The Slipstream
Webblog of acclaimed Australian author Isobelle Carmody. Slipstream falls between speculative fiction and mainstream fiction. While some slipstream novels employ elements of science fiction or fantasy, not all do.
A degree of the surreal, the not-entirely real, and the markedly anti-real.
Testimonial:
Min set up my slipstream author blog site two years ago. I am something of a Luddite and my ideas about what I wanted were clear but hard to explain- harder still because I did not know the capacities of a site. Min led me patiently through possibilities and then explained and guided me with incredible patience and charm through the process of creating the look and capacities I wanted based on a concept that she enabled me to focus. She has an encyclopaedic knowledge of what is being done with the form and was able to direct me to this or that site to help me articulate what I wanted. Once I had decided she worked with me as she set up the site explaining to me how to work this or that aspect. I really enjoyed being drawn in and to having someone so willing to teach me how operate my site - I was a slow plodding learner but under her guidance I managed it and I can't say how wonderful it is or only to have this beautiful and responsive blog site but to be able to manage it myself.
-- Isobelle Carmody
Two years later I don't want a single thing done to it - it is perfectly shaped and constructed not only to make it easy to post there but it is actually enticing so that I am always wanting to go there. I would thoroughly recommend Min if you are willing and keen to avail yourself of her skills and guidance.Australian author and owner of The Slipstream
Web project details:
While we were building the Greylands eBook Launch site, Isobelle asked me to make her a personal webblog to launch a few months afterwards. As well as being introduced to wordpress on the Greylands site, Isobelle had, earlier in 2012, participated in a month-long blogging residency on InsideADog and had enjoyed the process. She had a posting plan and an idea already of what she wanted it to be – it was so good to have a client who knew what she wanted from a site, not just wanted one because everyone else had one.
I went with WordPress again because she was already familiar with it from Greylands, and the theme was entirely custom. Of particular importance to Isobelle was the ability to add rich formatting and images to her posts, as they were visual journeys as well as written ones. WordPress’ rich text editor and media controls enabled this, and a lightbox plugin gave the images in her posts the added flair of automatically being added to their own popup galleries. There was some custom jQuery added for things like the navigation, and the background scrolling image – the intention being to emulate sitting at a writer’s desk window, looking out at the world.

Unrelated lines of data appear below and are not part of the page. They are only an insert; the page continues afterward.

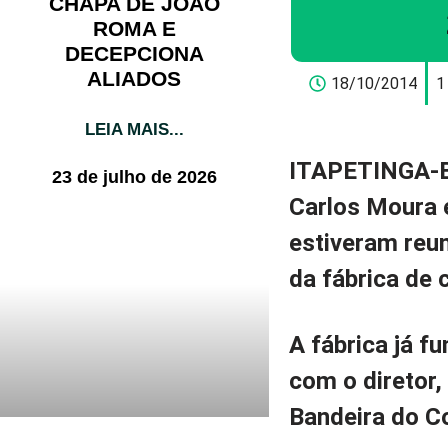
CHAPA DE JOÃO
ROMA E
DECEPCIONA
ALIADOS
18/10/2014
1
LEIA MAIS...
ITAPETINGA-
23 de julho de 2026
Carlos Moura 
estiveram reun
da fábrica de 
A fábrica já f
com o diretor,
Bandeira do C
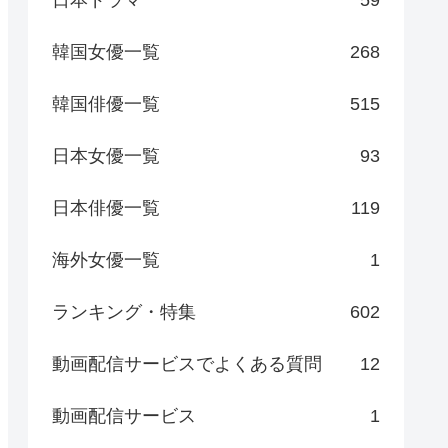
日本ドラマ
59
韓国女優一覧
268
韓国俳優一覧
515
日本女優一覧
93
日本俳優一覧
119
海外女優一覧
1
ランキング・特集
602
動画配信サービスでよくある質問
12
動画配信サービス
1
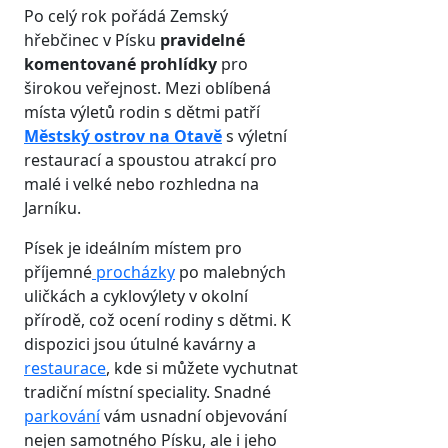
Po celý rok pořádá Zemský
hřebčinec v Písku
pravidelné
komentované prohlídky
pro
širokou veřejnost. Mezi oblíbená
místa výletů rodin s dětmi patří
Městský ostrov na Otavě
s výletní
restaurací a spoustou atrakcí pro
malé i velké nebo rozhledna na
Jarníku.
Písek je ideálním místem pro
příjemné
procházky
po malebných
uličkách a cyklovýlety v okolní
přírodě, což ocení rodiny s dětmi. K
dispozici jsou útulné kavárny a
restaurace
, kde si můžete vychutnat
tradiční místní speciality. Snadné
parkování
vám usnadní objevování
nejen samotného Písku, ale i jeho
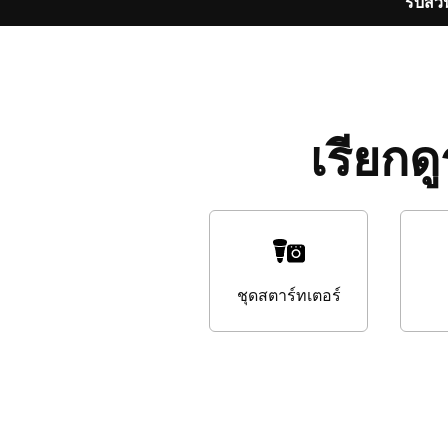
รับส่
เรียกด
ชุดสตาร์ทเตอร์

Working on The Slipstream was a dream, in its entirety, because the client was excellent. It’s still a pleasure to work on, when things need updating. And one of the nicest things about it is the positive feedback Isobelle sends me regularly – she’s always saying how much she enjoys the ‘environment’ of the blog, it’s somewhere she likes being. Her bi-monthy essays are wonderful, thought-proviking insights that, while appearing to be personal musings, actually leave you with questions.